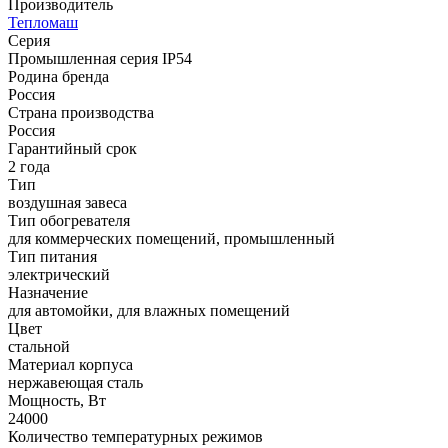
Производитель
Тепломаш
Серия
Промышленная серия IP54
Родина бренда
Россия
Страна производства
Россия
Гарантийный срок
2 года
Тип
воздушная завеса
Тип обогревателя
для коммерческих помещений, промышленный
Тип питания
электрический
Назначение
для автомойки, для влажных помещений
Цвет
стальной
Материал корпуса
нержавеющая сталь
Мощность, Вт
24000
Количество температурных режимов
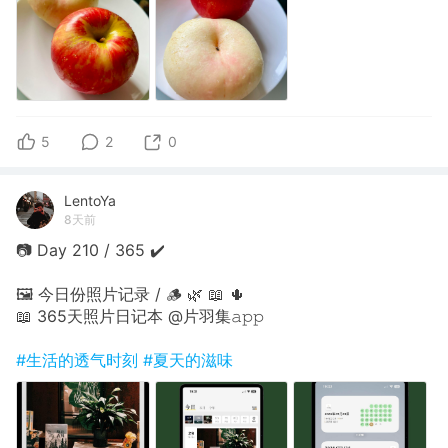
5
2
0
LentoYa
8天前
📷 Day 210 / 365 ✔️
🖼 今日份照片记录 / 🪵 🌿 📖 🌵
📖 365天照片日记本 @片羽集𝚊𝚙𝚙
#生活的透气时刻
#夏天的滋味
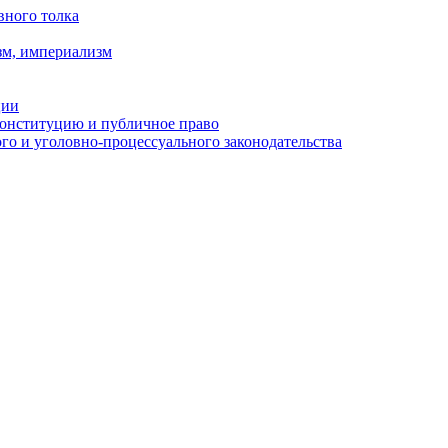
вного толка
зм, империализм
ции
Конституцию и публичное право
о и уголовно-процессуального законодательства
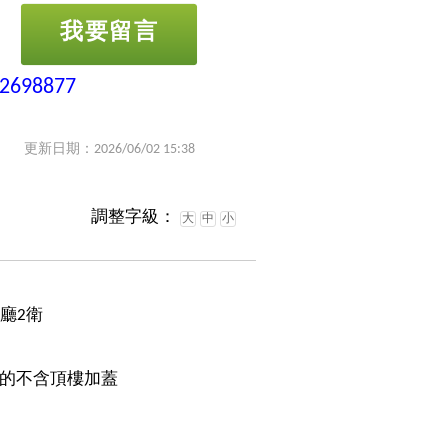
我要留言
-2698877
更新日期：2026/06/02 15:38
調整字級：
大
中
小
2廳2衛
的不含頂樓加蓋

-=-=-

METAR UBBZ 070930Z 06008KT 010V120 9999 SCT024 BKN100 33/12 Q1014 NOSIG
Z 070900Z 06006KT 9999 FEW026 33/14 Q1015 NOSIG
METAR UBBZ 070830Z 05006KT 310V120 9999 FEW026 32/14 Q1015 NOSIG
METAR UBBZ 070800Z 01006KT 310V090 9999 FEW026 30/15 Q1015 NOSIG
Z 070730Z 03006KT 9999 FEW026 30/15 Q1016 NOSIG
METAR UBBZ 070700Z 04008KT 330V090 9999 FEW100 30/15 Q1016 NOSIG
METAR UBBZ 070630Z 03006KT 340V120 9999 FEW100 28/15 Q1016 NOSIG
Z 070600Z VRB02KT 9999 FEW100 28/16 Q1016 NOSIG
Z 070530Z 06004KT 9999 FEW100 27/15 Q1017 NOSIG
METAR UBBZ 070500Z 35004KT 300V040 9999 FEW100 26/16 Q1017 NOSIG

-=-=-

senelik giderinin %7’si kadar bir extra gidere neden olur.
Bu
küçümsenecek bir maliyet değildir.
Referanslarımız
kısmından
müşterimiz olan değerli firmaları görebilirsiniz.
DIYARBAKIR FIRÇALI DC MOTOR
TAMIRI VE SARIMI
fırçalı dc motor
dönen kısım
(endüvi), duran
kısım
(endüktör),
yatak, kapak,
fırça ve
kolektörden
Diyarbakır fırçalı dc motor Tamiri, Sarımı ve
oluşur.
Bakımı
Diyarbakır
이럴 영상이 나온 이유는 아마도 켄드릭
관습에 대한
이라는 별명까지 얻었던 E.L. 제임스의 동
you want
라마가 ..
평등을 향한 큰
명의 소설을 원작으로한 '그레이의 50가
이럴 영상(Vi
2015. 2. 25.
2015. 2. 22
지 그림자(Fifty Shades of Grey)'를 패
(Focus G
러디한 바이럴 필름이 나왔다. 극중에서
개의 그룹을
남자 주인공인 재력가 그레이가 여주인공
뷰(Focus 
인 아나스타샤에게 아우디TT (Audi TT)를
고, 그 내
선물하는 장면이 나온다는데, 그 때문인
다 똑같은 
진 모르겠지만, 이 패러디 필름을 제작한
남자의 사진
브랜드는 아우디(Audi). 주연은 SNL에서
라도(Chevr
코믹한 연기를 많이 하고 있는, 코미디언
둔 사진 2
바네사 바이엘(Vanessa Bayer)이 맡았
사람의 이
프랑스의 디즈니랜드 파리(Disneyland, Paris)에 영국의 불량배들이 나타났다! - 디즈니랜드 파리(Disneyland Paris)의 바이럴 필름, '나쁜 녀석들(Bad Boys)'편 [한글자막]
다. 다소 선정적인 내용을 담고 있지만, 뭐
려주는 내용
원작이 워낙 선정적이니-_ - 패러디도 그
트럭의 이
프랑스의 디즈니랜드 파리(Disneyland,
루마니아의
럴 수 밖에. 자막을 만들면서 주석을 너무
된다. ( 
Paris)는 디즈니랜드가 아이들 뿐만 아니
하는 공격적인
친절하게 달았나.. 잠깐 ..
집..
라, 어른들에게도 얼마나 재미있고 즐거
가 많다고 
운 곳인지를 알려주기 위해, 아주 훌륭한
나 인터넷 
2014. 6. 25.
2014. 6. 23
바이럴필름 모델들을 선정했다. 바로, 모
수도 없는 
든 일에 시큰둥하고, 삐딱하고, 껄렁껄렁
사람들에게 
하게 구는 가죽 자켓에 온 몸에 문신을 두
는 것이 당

-=-=-

Reproduce exactly the section above that begins at the line containing "METAR UBBZ 070700Z" and ends at the line containing "METAR UBBZ 070500Z", leaving out all other lines.

■ Task solution
METAR UBBZ 070700Z 04008KT 330V090 9999 FEW100 30/15 Q1016 NOSIG
METAR UBBZ 070630Z 03006KT 340V120 9999 FEW100 28/15 Q1016 NOSIG
Z 070600Z VRB02KT 9999 FEW100 28/16 Q1016 NOSIG
Z 070530Z 06004KT 9999 FEW100 27/15 Q1017 NOSIG
METAR UBBZ 070500Z 35004KT 300V040 9999 FEW100 26/16 Q1017 NOSIG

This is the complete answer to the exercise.